In this week’s EconTalk podcast (around minute 55,) Russ Roberts reiterates an interesting idea: that economists should film a constant video feed of themselves and their computer screen while they’re doing research. That way, all the discarded dead ends and fruitless attempts are documented along with the brilliant paper-worthy successes.
The reason for taking this video is that null results can actually be just as valuable as positive results, but are far less rewarding – to the extent that most researchers don’t find them worth documenting well and thus a lot of potentially valuable information falls through the cracks.
Russ makes the suggestion in the context of economics research, but I think it would be valuable in my field – mechanical engineering – and don’t see why it wouldn’t be useful in other fields as well.

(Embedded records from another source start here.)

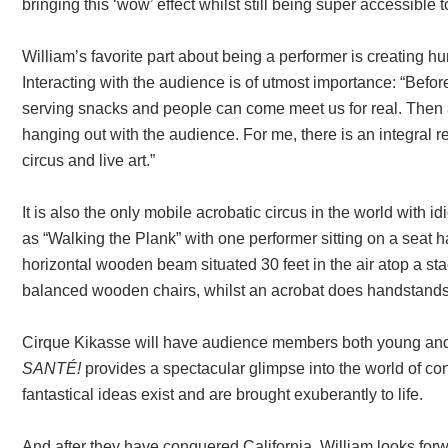
bringing this ‘wow’ effect whilst still being super accessible 
William’s favorite part about being a performer is creating 
Interacting with the audience is of utmost importance: “Befo
serving snacks and people can come meet us for real. Then 
hanging out with the audience. For me, there is an integral 
circus and live art.”
It is also the only mobile acrobatic circus in the world with i
as “Walking the Plank” with one performer sitting on a seat 
horizontal wooden beam situated 30 feet in the air atop a sta
balanced wooden chairs, whilst an acrobat does handstands 
Cirque Kikasse will have audience members both young and 
SANTÉ!
provides a spectacular glimpse into the world of c
fantastical ideas exist and are brought exuberantly to life.
And after they have conquered California, William looks for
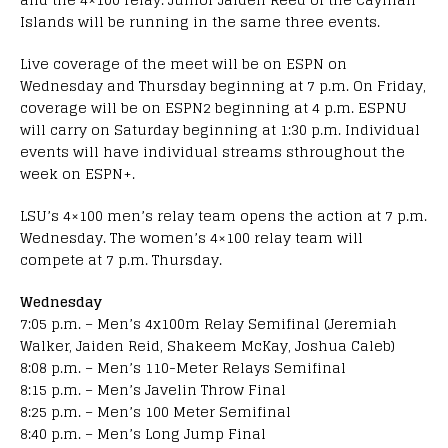
Islands will be running in the same three events.
Live coverage of the meet will be on ESPN on
Wednesday and Thursday beginning at 7 p.m. On Friday,
coverage will be on ESPN2 beginning at 4 p.m. ESPNU
will carry on Saturday beginning at 1:30 p.m. Individual
events will have individual streams sthroughout the
week on ESPN+.
LSU’s 4×100 men’s relay team opens the action at 7 p.m.
Wednesday. The women’s 4×100 relay team will
compete at 7 p.m. Thursday.
Wednesday
7:05 p.m. – Men’s 4x100m Relay Semifinal (Jeremiah
Walker, Jaiden Reid, Shakeem McKay, Joshua Caleb)
8:08 p.m. – Men’s 110-Meter Relays Semifinal
8:15 p.m. – Men’s Javelin Throw Final
8:25 p.m. – Men’s 100 Meter Semifinal
8:40 p.m. – Men’s Long Jump Final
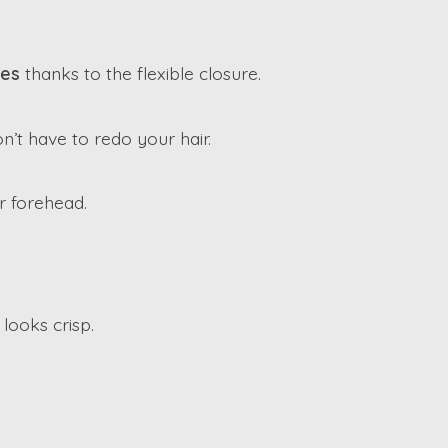
zes
thanks to the flexible closure.
n’t have to redo your hair.
r forehead.
 looks crisp.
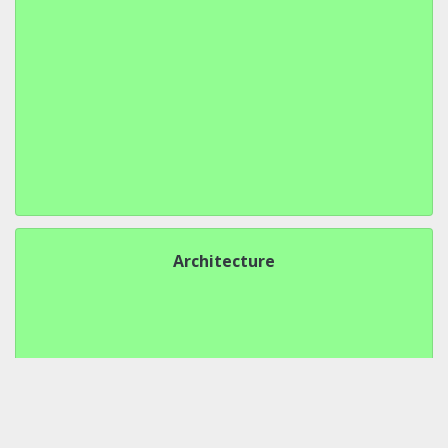
Architecture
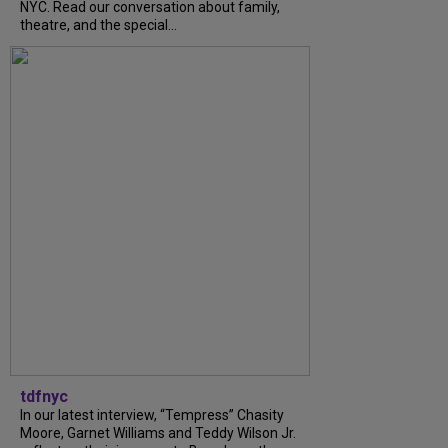
NYC. Read our conversation about family,
theatre, and the special...
tdfnyc
In our latest interview, “Tempress” Chasity
Moore, Garnet Williams and Teddy Wilson Jr.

The problem is that the raw video feed would have a very low signal to noise ratio – a lot of useless typing for a few interesting attempted starts and stops. (The other problem is the huge amount of video data itself, but I’m going to cop out and invoke Moore’s Law for that one.)
I recently learned about a project that might present a solution to the signal-to-noise problem. The GDS group at Ames has developed software that ties together in time and importance automatically generated data (here, the video feed) with other inputs (such as files generated by the researcher, their notes, comments etc.) The application here (watch the whole thing, but the especially relevant part is at 24:00) is tying the video feed of a submarine to comments by those viewing the feed and actually in the submarine. It doesn’t seem like too much of a leap to extend it to much more boring videos of scientists at their computers.
Will researchers be willing to have a running video feed of themselves at work? Probably not. But I believe a way to archive the ‘failures’ in research rather than having them ignored and forgotten in favor of ‘successes’ would be a huge win for human knowledge.